Oh, and currently watching Star Trek: Voyager where Harry Kim goes into an alternate reality and is back on Earth...


----------



## chefrob (Feb 2, 2010)

going to bed cuz tomorrow i get to go to my g/f's granny's to cut some pecan!


----------



## cajunsmoke13 (Feb 2, 2010)

Just getting in from work...One day closer to retirement.  It's Friday also...


----------



## richoso1 (Feb 2, 2010)

Just work up from a bad dream, I thought someone was in my backyard at 1:30 in the morning. First thing I looked for was my GOSM. I'm awake now and happy too... just a dream.


----------



## yount (Feb 2, 2010)

waiting to go to work unfortunately


----------



## timtimmay (Feb 2, 2010)

Speculating what will happen on Lost tonight.


----------



## reichl (Feb 2, 2010)

oh yeah!  If it ends up being aliens or something I am going to be so ticked.


----------



## silverwolf636 (Feb 2, 2010)

"YAWN" I just woke up  "burp" "fart"  Ooops, sorry bout that, excuse me.  Turned on some Sponge Bob and plannin my Meatloaf smoke for the day.  I usually do a Pignit 3-tier meatloaf but today I think I'll do something different.  Maybe just a regular meatloaf in the smoker. 
Wow, that was nasty! 
I bet the next time Fire it Up asks what we're doin at this very moment, he'll hide it from me.  But he asked.
Sorta plannin what's up for the next week.  Wife goes in for full knee replacement Thursday so it will only be me and the 13 yr old for a few days. 

--ray--
(0||||0)


----------



## striper (Feb 2, 2010)

Sitting in my RV in Winterhaven, CA trying to figure out where I'm gonna carry a small smoker next winter when I head south out of the PNW.  Also trying to keep from salivating all over the keyboard as I read about the great smoke's all you guys have going.


----------



## iresq (Feb 2, 2010)

Sitting at work (work from home) thinking about my official entry into the world of Q.  Got me a WSM, and plan on ribs, Fatties, and ABT's for Superbowl Sunday.  Go big or go home!

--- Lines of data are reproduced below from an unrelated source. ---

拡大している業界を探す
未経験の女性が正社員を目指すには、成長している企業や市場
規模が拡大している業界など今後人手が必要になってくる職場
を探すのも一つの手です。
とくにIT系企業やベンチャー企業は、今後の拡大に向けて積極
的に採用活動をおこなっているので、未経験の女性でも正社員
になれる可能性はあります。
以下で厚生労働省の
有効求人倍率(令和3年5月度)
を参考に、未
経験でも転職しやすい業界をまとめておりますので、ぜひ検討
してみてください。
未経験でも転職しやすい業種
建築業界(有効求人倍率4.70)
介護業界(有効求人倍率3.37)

Will do qview as best I can.  Might even shot some video like I did with my grilled fatty.


----------



## chisoxjim (Feb 2, 2010)

at work,  working on reports, and shipping brick..  

Other than posting some pics of food on the weekends  I try to stay away from computers.


----------



## uncle_lar (Feb 2, 2010)

I just put 25# of polish sausage in the smoker 
I dont get too far away from it so I will be on and off of here all day


----------



## grillin_all_day (Feb 2, 2010)

Taking a break from studying for promotion and wondering why I decided to double up on school work on top of that


----------



## blue (Feb 2, 2010)

Working. Correctiom...I'm at work..not really working now am I?


----------



## beer-b-q (Feb 2, 2010)

Reading and posting to SMF.


----------



## chefrob (Feb 2, 2010)

just finished my daily job search.........now going to watch bob ross







HAPPY LITTLE TREES!


----------



## blue (Feb 2, 2010)

Sounds like a nap is in your future.  Bob Ross always puts me to sleep!


----------



## bigdale (Feb 2, 2010)

drinking a high life light and watching the 12 oclock news. I am thinking of putting a pot of chili on also


----------



## chefrob (Feb 2, 2010)

LOL! that is the running joke around here.....we wait and see who nodds off first. no nap today, gotta go trim up a pecan tree before i pick jr. up from school.


----------



## mballi3011 (Feb 2, 2010)

Just came in from checking on my next job maybe I'll start it tomorrow or maybe I'll just sit if front of this here computer and write silly little nothing on some of the threads here. Then I'll sit here in front of this computer and tryto thionk of somethig to look up on this silly little computer. I have the life now don't I.


----------



## smokaholic (Feb 2, 2010)

im supposed to be working...but reading about q is more fun and interesting :)


----------



## chisoxjim (Feb 2, 2010)

watching the clock.  come on 4:15....


----------



## gnubee (Feb 2, 2010)

I'm waiting for the Wife to come home from work She's off at 3:oo Pm.
I'm Cooking her mothers secret recipe for Belgian Waffels. 


*1/2 RECIPE WAFFLES *
*(FOR TWO PEOPLE)*

1 1/3 CUP FLOUR
1 1/2 TEASPOON BAKING POWDER
3 EGGS
1/4 CUP BUTTER OR MARGARINE
1 CUP MILK
1 TABLESPOON VANILLA

*METHOD = *MIX , COOK , *DUH!*

Wife likes hers with blueberrys and whipped cream , I like mine with blueberrys and vanilla ice cream, so I have both on hand.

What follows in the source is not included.